Information given ->
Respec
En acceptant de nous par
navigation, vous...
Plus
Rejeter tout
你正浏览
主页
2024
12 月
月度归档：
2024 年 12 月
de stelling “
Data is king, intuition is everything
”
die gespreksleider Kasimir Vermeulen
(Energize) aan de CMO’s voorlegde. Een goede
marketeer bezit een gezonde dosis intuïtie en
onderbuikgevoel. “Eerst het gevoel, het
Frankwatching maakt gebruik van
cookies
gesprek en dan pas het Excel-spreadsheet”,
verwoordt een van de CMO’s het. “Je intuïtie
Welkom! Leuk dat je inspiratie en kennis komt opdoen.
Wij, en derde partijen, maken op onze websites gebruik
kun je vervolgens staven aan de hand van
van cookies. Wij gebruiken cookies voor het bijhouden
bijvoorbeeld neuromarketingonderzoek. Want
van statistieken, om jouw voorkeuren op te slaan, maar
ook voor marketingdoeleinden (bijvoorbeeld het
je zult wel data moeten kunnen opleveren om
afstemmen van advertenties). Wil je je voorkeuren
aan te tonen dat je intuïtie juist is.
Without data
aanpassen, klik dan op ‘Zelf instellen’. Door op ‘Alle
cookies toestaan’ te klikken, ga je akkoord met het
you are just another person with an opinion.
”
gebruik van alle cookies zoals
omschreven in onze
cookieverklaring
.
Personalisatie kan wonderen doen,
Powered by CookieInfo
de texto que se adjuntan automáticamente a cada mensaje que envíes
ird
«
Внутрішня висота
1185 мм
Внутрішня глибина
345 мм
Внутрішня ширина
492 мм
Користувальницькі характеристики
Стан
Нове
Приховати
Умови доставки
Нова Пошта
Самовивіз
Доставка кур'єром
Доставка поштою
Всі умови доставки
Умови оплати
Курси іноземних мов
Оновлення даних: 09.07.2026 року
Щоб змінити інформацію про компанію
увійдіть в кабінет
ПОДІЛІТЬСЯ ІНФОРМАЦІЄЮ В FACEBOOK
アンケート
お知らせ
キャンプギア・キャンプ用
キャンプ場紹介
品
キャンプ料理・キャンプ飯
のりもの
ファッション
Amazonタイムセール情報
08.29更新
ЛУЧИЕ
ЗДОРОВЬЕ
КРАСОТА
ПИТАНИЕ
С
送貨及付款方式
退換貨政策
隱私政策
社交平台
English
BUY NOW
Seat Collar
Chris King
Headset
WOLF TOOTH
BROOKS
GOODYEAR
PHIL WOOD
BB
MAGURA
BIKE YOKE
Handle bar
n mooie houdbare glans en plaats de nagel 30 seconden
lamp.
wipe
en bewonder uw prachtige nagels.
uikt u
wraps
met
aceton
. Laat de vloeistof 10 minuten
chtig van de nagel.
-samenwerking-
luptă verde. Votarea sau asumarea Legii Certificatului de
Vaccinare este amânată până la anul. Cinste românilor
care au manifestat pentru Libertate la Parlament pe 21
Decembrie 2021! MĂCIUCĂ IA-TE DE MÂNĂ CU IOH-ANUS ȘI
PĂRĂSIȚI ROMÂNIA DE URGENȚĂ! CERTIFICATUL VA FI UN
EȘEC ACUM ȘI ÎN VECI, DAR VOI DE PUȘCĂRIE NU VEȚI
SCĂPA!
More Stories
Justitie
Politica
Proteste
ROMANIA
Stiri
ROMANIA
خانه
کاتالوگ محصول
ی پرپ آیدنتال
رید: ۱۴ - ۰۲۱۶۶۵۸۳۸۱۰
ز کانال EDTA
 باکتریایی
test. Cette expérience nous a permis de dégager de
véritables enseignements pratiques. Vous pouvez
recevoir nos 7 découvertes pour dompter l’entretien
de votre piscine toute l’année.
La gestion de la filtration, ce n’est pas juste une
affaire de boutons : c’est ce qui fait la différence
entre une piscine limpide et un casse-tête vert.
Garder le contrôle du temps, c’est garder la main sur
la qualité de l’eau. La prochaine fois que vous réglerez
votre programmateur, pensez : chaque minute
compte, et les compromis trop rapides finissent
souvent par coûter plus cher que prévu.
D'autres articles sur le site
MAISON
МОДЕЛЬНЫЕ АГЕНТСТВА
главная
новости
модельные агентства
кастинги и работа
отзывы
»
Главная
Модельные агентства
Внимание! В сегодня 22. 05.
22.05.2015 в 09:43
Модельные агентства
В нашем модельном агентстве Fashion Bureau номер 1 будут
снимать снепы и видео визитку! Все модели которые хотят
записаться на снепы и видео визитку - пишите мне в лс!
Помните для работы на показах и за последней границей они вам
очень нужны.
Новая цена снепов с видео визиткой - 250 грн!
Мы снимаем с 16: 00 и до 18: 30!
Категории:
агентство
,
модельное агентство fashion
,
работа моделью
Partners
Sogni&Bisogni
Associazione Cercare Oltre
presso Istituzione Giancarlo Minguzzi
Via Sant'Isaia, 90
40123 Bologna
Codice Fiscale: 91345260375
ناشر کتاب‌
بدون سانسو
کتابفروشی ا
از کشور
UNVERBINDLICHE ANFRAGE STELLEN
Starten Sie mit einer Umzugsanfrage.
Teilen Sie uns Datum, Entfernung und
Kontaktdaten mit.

Exercise directions -> Without omitting anything, output the entries exactly.

Result ->
Respec
En acceptant de nous par
navigation, vous...
Plus
Rejeter tout
你正浏览
主页
2024
12 月
月度归档：
2024 年 12 月
de stelling “
Data is king, intuition is everything
”
die gespreksleider Kasimir Vermeulen
(Energize) aan de CMO’s voorlegde. Een goede
marketeer bezit een gezonde dosis intuïtie en
onderbuikgevoel. “Eerst het gevoel, het
Frankwatching maakt gebruik van
cookies
gesprek en dan pas het Excel-spreadsheet”,
verwoordt een van de CMO’s het. “Je intuïtie
Welkom! Leuk dat je inspiratie en kennis komt opdoen.
Wij, en derde partijen, maken op onze websites gebruik
kun je vervolgens staven aan de hand van
van cookies. Wij gebruiken cookies voor het bijhouden
bijvoorbeeld neuromarketingonderzoek. Want
van statistieken, om jouw voorkeuren op te slaan, maar
ook voor marketingdoeleinden (bijvoorbeeld het
je zult wel data moeten kunnen opleveren om
afstemmen van advertenties). Wil je je voorkeuren
aan te tonen dat je intuïtie juist is.
Without data
aanpassen, klik dan op ‘Zelf instellen’. Door op ‘Alle
cookies toestaan’ te klikken, ga je akkoord met het
you are just another person with an opinion.
”
gebruik van alle cookies zoals
omschreven in onze
cookieverklaring
.
Personalisatie kan wonderen doen,
Powered by CookieInfo
de texto que se adjuntan automáticamente a cada mensaje que envíes
ird
«
Внутрішня висота
1185 мм
Внутрішня глибина
345 мм
Внутрішня ширина
492 мм
Користувальницькі характеристики
Стан
Нове
Приховати
Умови доставки
Нова Пошта
Самовивіз
Доставка кур'єром
Доставка поштою
Всі умови доставки
Умови оплати
Курси іноземних мов
Оновлення даних: 09.07.2026 року
Щоб змінити інформацію про компанію
увійдіть в кабінет
ПОДІЛІТЬСЯ ІНФОРМАЦІЄЮ В FACEBOOK
アンケート
お知らせ
キャンプギア・キャンプ用
キャンプ場紹介
品
キャンプ料理・キャンプ飯
のりもの
ファッション
Amazonタイムセール情報
08.29更新
ЛУЧИЕ
ЗДОРОВЬЕ
КРАСОТА
ПИТАНИЕ
С
送貨及付款方式
退換貨政策
隱私政策
社交平台
English
BUY NOW
Seat Collar
Chris King
Headset
WOLF TOOTH
BROOKS
GOODYEAR
PHIL WOOD
BB
MAGURA
BIKE YOKE
Handle bar
n mooie houdbare glans en plaats de nagel 30 seconden
lamp.
wipe
en bewonder uw prachtige nagels.
uikt u
wraps
met
aceton
. Laat de vloeistof 10 minuten
chtig van de nagel.
-samenwerking-
luptă verde. Votarea sau asumarea Legii Certificatului de
Vaccinare este amânată până la anul. Cinste românilor
care au manifestat pentru Libertate la Parlament pe 21
Decembrie 2021! MĂCIUCĂ IA-TE DE MÂNĂ CU IOH-ANUS ȘI
PĂRĂSIȚI ROMÂNIA DE URGENȚĂ! CERTIFICATUL VA FI UN
EȘEC ACUM ȘI ÎN VECI, DAR VOI DE PUȘCĂRIE NU VEȚI
SCĂPA!
More Stories
Justitie
Politica
Proteste
ROMANIA
Stiri
ROMANIA
خانه
کاتالوگ محصول
ی پرپ آیدنتال
رید: ۱۴ - ۰۲۱۶۶۵۸۳۸۱۰
ز کانال EDTA
 باکتریایی
test. Cette expérience nous a permis de dégager de
véritables enseignements pratiques. Vous pouvez
recevoir nos 7 découvertes pour dompter l’entretien
de votre piscine toute l’année.
La gestion de la filtration, ce n’est pas juste une
affaire de boutons : c’est ce qui fait la différence
entre une piscine limpide et un casse-tête vert.
Garder le contrôle du temps, c’est garder la main sur
la qualité de l’eau. La prochaine fois que vous réglerez
votre programmateur, pensez : chaque minute
compte, et les compromis trop rapides finissent
souvent par coûter plus cher que prévu.
D'autres articles sur le site
MAISON
МОДЕЛЬНЫЕ АГЕНТСТВА
главная
новости
модельные агентства
кастинги и работа
отзывы
»
Главная
Модельные агентства
Внимание! В сегодня 22. 05.
22.05.2015 в 09:43
Модельные агентства
В нашем модельном агентстве Fashion Bureau номер 1 будут
снимать снепы и видео визитку! Все модели которые хотят
записаться на снепы и видео визитку - пишите мне в лс!
Помните для работы на показах и за последней границей они вам
очень нужны.
Новая цена снепов с видео визиткой - 250 грн!
Мы снимаем с 16: 00 и до 18: 30!
Категории:
агентство
,
модельное агентство fashion
,
работа моделью
Partners
Sogni&Bisogni
Associazione Cercare Oltre
presso Istituzione Giancarlo Minguzzi
Via Sant'Isaia, 90
40123 Bologna
Codice Fiscale: 91345260375
ناشر کتاب‌
بدون سانسو
کتابفروشی ا
از کشور
UNVERBINDLICHE ANFRAGE STELLEN
Starten Sie mit einer Umzugsanfrage.
Teilen Sie uns Datum, Entfernung und
Kontaktdaten mit.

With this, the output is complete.